Impact of recursive iteration count. The recursive progression mechanism is a key strategy in our proposed SDRFPT-Net model, which can further enhance feature representation capability through multiple recursive progressive fusions. To explore the optimal number of recursive iterations, we designed a series of experiments to observe model performance changes by varying the number of iterations.
Table 7 shows the impact of iteration count on model performance.
The experimental results show that the number of recursive iterations significantly affects model performance. When the iteration count is 1 (D1), the model achieves an mAP50 of 0.769, indicating that even a single round of iteration can provide effective feature fusion. As the iteration count increases to 2 (D2) and 3 (D3), performance continues to improve, reaching mAP50 of 0.783 and 0.785, and mAP50:95 of 0.418 and 0.426 respectively. However, when the iteration count further increases to 4 (D4) and 5 (D5), performance begins to decline, with the mAP50 of 5 iterations significantly dropping to 0.761.
To more intuitively understand the impact of iteration count on feature representation, we conducted visualization analysis of feature maps at three feature scales—P3, P4, and P5—with different iteration counts, as shown in
Figure 16.
Through visualization, we observed the following feature evolution patterns:
P3 feature layer (high resolution): As the iteration count increases, the feature map gradually evolves from initial dispersed response (n=1) to more focused target representation (n=2,3), with clearer boundaries and stronger background suppression effect.
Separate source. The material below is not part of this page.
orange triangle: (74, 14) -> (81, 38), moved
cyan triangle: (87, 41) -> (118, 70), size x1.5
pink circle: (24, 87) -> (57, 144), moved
However, when the iteration count reaches 4 and 5, over-smoothing phenomena begin to appear, with some loss of boundary details.
P4 feature layer (medium resolution): At n=1, the feature map has basic response to targets but is not focused enough. After 2-3 rounds of iteration, the activation intensity of target areas significantly increases, improving target differentiation. Continuing to increase the iteration count to 4-5 rounds, feature response begins to diffuse, reducing precise localization capability.
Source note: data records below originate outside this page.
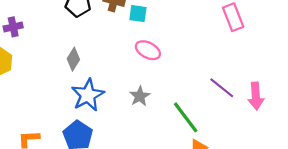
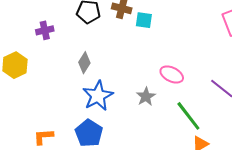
purple cross: (13, 27) -> (45, 30), moved
pink ellipse: (148, 50) -> (172, 74), moved

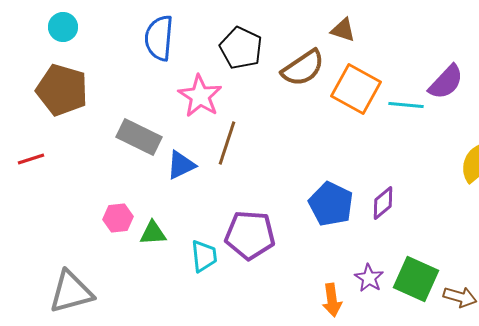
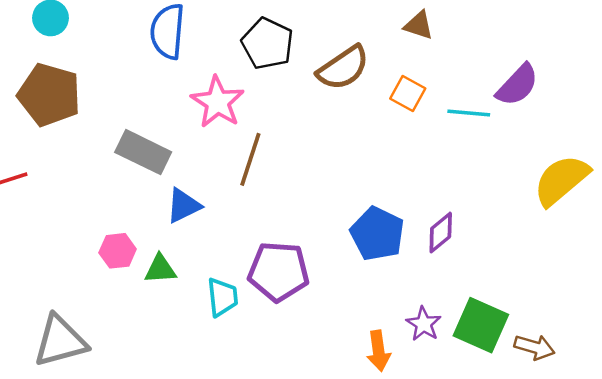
brown triangle: (343, 30) -> (419, 25), moved
orange square: (356, 89) -> (408, 94), size x0.6
blue triangle: (181, 165) -> (183, 206), moved

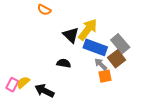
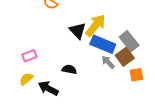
black semicircle: (64, 63) -> (69, 69), moved
orange square: (105, 76) -> (136, 75), moved
pink rectangle: (12, 85) -> (29, 56), moved, turned 40

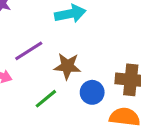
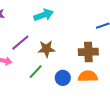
blue circle: (92, 92) -> (63, 78), moved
P5 feature layer (low resolution): This layer demonstrates the most obvious evolution trend, gradually developing from blurred response at n=1 to highly structured representation at n=3 that can clearly distinguish main targets. However, obvious signs of overfitting appear at n=4 and n=5, with feature maps becoming overly smoothed and target representation degrading.
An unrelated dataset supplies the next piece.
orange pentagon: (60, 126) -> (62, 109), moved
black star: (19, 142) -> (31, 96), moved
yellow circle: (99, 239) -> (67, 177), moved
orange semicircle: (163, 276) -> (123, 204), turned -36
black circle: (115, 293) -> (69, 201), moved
These observations reveal the working mechanism of recursive progressive fusion: moderate iteration count (n=3) can achieve progressive optimization of features through multiple rounds of interactive fusion of complementary information from different modalities, enhancing target feature representation and suppressing background interference. However, excessive iteration count may lead to "over-fusion" of features, i.e., the model overfits specific patterns in the training data, losing generalization capability.
Combining quantitative and visualization analysis results, we determined n=3 as the optimal iteration count, achieving the best balance between feature enhancement and computational efficiency. This finding is also consistent with similar observations in other research areas, such as the optimal unfolding steps in recurrent neural networks and the optimal iteration count in message passing neural networks, where similar "performance saturation points" exist.
Through the above ablation experiments, we verified the effectiveness and optimal configuration of each core component of SDRFPT-Net. The results show that the spectral hierarchical perception architecture (SHPA), the complete combination of three attention mechanisms, the full-scale advanced fusion strategy, and three rounds of recursive progressive fusion collectively contribute to the model's superior performance. The rationality of these design choices is not only validated through quantitative metrics but also intuitively explained through feature visualization, providing new ideas for multispectral object detection research.